Centre for Genomic Regulation (CRG), The Barcelona Institute of Science and Technology, Barcelona, Spain.
Garvan Institute of Medical Research, Darlinghurst, NSW, Australia.
Nat Biotechnol. 2021 Oct;39(10):1278-1291. doi: 10.1038/s41587-021-00915-6. Epub 2021 May 13.
Nanopore RNA sequencing shows promise as a method for discriminating and identifying different RNA modifications in native RNA. Expanding on the ability of nanopore sequencing to detect N-methyladenosine, we show that other modifications, in particular pseudouridine (Ψ) and 2'-O-methylation (Nm), also result in characteristic base-calling 'error' signatures in the nanopore data. Focusing on Ψ modification sites, we detected known and uncovered previously unreported Ψ sites in mRNAs, non-coding RNAs and rRNAs, including a Pus4-dependent Ψ modification in yeast mitochondrial rRNA. To explore the dynamics of pseudouridylation, we treated yeast cells with oxidative, cold and heat stresses and detected heat-sensitive Ψ-modified sites in small nuclear RNAs, small nucleolar RNAs and mRNAs. Finally, we developed a software, nanoRMS, that estimates per-site modification stoichiometries by identifying single-molecule reads with altered current intensity and trace profiles. This work demonstrates that Nm and Ψ RNA modifications can be detected in cellular RNAs and that their modification stoichiometry can be quantified by nanopore sequencing of native RNA.

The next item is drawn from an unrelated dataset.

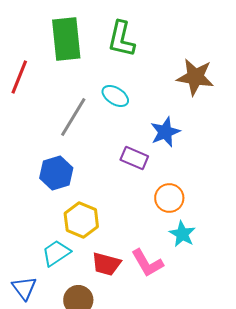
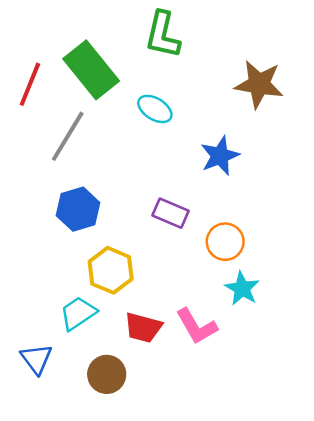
green rectangle: (66, 39) -> (91, 70), moved, turned -33
gray line: (73, 117) -> (68, 136), moved
purple rectangle: (134, 158) -> (170, 213), moved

纳米孔 RNA 测序有望成为一种区分和鉴定天然 RNA 中不同 RNA 修饰的方法。在纳米孔测序检测 N6-甲基腺苷的能力的基础上,我们表明其他修饰,特别是假尿嘧啶 (Ψ) 和 2'-O-甲基化 (Nm),也会导致纳米孔数据中特征性的碱基调用“错误”特征。我们专注于 Ψ 修饰位点,在 mRNA、非编码 RNA 和 rRNA 中检测到已知和以前未报道的 Ψ 位点,包括酵母线粒体 rRNA 中 Pus4 依赖性的 Ψ 修饰。为了探索假尿嘧啶化的动态,我们用氧化、冷和热应激处理酵母细胞,并在小核 RNA、小核仁 RNA 和 mRNA 中检测到对热敏感的 Ψ 修饰位点。最后,我们开发了一种软件 nanoRMS,通过识别电流强度和轨迹图谱改变的单分子读取来估计每个位点的修饰化学计量。这项工作表明,Nm 和 Ψ RNA 修饰可以在细胞 RNA 中检测到,并且可以通过对天然 RNA 进行纳米孔测序来定量它们的修饰化学计量。